Un goût pour les tons tristes, une âme solitaire vieillie par l’âge, déçue par le temps qui passe, mais qui donne toujours l’espoir d’un jour plus beau, de jours meilleurs. Derrière ces nuages, se cache toujours un ciel bleu. Il suffit d’un souffle divin pour que le soleil donne sa grandeur à ces paysages qui s’étendent à perte de vue. J’aime évoluer dans ce monde pour imaginer des jours fleurissants. Les moments les plus magiques sont lorsqu’on arrive à un but avant que celui-ci se fane et renaisse encore, dans la lumière.

Série limitée à 7 exemplaires


PARIS SOUS LA NEIGE – HIVER 2013

Dimanche matin, janvier 2013. Paris dort encore. Pour ma part, l’envie de marcher sous la neige m’arracha de mon lit. Je m’armai d’un blouson, de gants, d’un bonnet et de chaussures chaudes, tant mon envie fut irrépressible. En métro jusqu’à la station Passy, ma ballade commença à partir du mythique pont de Bir Hakeim.

La neige étouffe les bruits. Le peu de voitures qui passent, roulent au pas. Seulement quelques personnes ont eu le courage de sortir de leur appartement douillé pour voir le spectacle, après un samedi soir toujours agité. J’aime Paris, cette ville historique. La capitale de l’art et de la culture, ayant revêtu sa robe blanche, montre une autre facette d’elle-même. La neige, synonyme de chaleur ou plutôt de rêve de chaleur… car après une longue ballade de plusieurs kilomètres avec ce bruit qui craque sous les semelles, on s’extasie toujours d’être de retour à la maison et de se faire un thé chaud, tandis que je garde des souvenirs de neige dans ma tête et mon boitier.

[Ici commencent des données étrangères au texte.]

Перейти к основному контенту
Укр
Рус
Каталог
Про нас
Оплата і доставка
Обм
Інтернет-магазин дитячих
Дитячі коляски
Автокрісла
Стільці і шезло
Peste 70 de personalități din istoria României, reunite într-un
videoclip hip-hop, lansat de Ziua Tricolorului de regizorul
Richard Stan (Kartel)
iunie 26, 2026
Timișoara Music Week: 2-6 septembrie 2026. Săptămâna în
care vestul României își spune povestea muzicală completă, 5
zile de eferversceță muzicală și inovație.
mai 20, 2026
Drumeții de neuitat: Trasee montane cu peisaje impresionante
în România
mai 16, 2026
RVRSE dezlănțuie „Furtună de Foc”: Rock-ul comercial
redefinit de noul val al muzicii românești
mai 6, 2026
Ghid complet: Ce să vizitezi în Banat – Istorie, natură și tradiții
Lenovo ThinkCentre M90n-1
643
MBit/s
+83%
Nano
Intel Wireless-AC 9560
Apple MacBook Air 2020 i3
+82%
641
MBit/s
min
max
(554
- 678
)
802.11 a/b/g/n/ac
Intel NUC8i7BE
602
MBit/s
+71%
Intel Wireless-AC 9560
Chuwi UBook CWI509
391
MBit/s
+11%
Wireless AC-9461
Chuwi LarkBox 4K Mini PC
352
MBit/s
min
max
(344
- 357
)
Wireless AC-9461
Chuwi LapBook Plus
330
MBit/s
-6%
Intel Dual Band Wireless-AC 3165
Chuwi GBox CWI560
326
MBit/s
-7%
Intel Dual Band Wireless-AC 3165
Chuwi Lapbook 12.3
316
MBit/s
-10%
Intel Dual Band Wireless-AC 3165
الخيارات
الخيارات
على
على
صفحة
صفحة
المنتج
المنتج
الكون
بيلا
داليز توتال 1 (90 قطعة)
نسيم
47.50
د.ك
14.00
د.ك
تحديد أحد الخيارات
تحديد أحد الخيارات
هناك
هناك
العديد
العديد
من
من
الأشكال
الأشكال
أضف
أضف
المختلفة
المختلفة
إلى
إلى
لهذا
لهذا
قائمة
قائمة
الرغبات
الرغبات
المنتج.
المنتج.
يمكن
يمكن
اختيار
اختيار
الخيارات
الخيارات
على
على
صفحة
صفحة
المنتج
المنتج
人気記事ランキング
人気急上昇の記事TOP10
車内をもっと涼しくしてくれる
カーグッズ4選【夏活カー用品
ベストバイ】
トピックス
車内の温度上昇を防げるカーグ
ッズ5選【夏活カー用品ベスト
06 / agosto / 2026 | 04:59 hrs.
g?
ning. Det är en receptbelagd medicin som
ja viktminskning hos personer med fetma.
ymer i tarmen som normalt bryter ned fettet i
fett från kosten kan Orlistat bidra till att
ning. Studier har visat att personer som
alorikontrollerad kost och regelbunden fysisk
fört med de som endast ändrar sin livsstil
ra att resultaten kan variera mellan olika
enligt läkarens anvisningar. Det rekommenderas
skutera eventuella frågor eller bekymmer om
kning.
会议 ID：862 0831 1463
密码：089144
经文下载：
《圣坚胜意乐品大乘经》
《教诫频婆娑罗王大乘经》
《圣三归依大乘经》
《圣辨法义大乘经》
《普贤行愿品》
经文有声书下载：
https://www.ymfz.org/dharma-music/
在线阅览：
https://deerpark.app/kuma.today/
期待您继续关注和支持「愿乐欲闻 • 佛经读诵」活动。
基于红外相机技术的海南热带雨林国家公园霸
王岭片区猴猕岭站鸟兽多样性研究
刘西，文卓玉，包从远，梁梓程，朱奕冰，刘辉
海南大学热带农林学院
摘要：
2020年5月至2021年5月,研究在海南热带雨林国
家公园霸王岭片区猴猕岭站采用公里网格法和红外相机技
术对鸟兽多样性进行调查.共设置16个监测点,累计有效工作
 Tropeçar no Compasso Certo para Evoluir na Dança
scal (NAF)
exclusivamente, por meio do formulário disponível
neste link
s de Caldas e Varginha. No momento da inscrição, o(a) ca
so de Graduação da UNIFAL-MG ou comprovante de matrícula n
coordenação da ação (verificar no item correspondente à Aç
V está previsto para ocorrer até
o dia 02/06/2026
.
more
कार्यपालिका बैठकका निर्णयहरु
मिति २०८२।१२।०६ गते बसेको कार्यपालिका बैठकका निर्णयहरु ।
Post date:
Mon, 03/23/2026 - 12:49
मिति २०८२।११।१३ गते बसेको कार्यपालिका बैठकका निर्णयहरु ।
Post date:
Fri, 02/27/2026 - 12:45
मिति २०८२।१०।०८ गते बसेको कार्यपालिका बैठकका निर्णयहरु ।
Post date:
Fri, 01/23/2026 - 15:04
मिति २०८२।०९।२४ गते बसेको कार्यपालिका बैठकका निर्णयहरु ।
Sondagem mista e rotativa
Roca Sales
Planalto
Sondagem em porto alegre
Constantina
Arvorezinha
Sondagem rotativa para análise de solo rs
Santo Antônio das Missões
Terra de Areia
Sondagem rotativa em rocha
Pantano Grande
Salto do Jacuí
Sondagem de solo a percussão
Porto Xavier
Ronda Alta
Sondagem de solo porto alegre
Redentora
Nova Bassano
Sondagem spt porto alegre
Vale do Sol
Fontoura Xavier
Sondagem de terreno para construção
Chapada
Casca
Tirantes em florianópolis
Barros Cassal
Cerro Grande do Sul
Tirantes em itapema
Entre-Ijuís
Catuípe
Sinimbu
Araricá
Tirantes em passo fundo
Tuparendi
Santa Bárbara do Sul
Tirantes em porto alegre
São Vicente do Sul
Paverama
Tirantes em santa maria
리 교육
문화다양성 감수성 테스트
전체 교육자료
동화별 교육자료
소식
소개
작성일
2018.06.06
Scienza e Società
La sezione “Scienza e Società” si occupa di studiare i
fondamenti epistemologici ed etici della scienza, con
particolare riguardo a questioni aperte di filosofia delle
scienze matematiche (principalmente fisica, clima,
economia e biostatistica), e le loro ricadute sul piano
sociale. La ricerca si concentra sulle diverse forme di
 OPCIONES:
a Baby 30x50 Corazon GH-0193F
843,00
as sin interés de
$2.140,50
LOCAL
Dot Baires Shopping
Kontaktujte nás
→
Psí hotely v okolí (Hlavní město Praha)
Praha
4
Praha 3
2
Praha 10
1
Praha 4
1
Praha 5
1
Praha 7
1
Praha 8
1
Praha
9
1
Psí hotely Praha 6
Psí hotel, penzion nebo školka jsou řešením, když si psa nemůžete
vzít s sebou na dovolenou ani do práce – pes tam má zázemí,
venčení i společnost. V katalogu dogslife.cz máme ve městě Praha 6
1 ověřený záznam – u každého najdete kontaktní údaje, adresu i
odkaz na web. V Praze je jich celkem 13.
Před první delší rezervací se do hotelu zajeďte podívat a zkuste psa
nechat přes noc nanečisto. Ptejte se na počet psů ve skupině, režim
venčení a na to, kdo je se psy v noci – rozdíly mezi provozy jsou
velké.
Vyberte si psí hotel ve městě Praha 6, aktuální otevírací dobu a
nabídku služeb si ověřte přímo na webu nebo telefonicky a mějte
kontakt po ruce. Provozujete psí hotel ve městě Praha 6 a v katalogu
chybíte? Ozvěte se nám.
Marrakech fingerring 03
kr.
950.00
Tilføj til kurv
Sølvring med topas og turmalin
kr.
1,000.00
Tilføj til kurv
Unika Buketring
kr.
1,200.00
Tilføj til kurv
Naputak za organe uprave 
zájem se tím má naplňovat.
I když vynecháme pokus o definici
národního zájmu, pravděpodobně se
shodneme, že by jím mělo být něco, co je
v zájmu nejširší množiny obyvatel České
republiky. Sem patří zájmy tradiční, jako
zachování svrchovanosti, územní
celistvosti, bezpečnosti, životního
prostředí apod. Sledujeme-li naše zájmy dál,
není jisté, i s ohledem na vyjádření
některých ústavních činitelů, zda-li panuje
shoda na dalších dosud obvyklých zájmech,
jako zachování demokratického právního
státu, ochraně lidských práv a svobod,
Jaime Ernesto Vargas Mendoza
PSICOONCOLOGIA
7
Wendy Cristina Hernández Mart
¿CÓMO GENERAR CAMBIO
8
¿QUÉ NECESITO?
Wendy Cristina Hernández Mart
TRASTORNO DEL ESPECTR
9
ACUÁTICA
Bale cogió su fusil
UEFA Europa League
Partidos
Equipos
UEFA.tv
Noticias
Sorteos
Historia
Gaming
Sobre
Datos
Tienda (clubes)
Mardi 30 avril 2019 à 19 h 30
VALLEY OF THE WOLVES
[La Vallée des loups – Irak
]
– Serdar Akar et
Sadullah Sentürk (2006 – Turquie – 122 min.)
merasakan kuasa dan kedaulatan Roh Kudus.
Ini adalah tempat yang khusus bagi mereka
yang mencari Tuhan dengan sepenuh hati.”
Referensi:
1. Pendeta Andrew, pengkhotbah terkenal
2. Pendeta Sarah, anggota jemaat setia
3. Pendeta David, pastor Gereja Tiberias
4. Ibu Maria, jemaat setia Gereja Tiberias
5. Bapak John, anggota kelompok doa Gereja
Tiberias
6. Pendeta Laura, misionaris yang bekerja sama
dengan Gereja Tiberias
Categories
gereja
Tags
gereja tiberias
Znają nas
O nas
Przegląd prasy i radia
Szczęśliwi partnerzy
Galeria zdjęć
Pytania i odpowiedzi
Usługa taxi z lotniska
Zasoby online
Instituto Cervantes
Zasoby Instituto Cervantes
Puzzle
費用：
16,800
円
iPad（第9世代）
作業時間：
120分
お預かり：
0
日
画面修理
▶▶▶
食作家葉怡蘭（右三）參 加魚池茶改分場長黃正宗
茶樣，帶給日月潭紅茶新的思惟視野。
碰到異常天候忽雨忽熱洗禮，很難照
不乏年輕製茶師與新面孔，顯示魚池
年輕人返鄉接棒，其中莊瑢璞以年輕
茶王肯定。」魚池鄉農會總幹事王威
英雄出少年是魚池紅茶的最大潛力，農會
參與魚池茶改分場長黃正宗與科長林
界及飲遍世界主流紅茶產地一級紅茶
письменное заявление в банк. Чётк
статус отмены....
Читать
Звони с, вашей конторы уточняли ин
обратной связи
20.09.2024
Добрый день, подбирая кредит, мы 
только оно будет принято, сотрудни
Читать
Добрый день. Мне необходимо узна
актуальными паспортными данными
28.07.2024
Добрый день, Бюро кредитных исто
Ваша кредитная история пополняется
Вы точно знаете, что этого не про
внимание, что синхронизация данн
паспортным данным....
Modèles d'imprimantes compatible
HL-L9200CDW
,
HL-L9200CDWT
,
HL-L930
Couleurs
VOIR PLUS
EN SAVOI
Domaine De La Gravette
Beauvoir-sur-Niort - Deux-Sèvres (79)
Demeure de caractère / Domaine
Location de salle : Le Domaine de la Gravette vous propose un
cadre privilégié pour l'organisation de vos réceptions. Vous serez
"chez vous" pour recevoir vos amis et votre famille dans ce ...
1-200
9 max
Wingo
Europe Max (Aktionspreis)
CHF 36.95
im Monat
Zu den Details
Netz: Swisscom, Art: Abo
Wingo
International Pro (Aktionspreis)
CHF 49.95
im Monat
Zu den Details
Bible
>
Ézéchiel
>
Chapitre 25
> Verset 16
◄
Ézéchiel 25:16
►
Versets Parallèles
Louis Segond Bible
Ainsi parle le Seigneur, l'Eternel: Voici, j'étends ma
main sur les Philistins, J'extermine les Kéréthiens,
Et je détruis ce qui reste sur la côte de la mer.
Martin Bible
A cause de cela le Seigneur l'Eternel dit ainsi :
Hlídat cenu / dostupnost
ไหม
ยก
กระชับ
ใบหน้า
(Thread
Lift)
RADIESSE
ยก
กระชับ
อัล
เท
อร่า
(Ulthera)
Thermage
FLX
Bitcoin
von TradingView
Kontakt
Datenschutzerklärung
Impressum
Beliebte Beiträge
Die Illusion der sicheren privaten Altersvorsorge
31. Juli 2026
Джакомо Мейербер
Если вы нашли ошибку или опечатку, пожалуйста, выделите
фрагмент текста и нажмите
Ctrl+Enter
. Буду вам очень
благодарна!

Série limitée à 9 exemplaires


THAILANDE – DECEMBRE 2013

L’image que l’on a de ce pays est souvent idéaliste, à la façon des devantures des agences de voyages ou des paysages de carte postale. Ces fragments se caractérisent par leur dualité et montrent deux visages. Le bouleversement politique de décembre 2013, laisse place à une révolution, une évolution des carcans ancrés depuis des décennies dans les esprits. D’un côté la tradition bouddhiste, pleine de sagesse, et de l’autre la politique et sa société de consommation. Le plus frappant : la précarité des habitations de Bangkok, côtoyant une circulation très dense, composée de véhicules récents. L’un des plus grands signes de richesses d’un thaïlandais : sa voiture. Mercedes ou BMW sont les starlettes de l’importation, accompagnées de 300 % de taxe.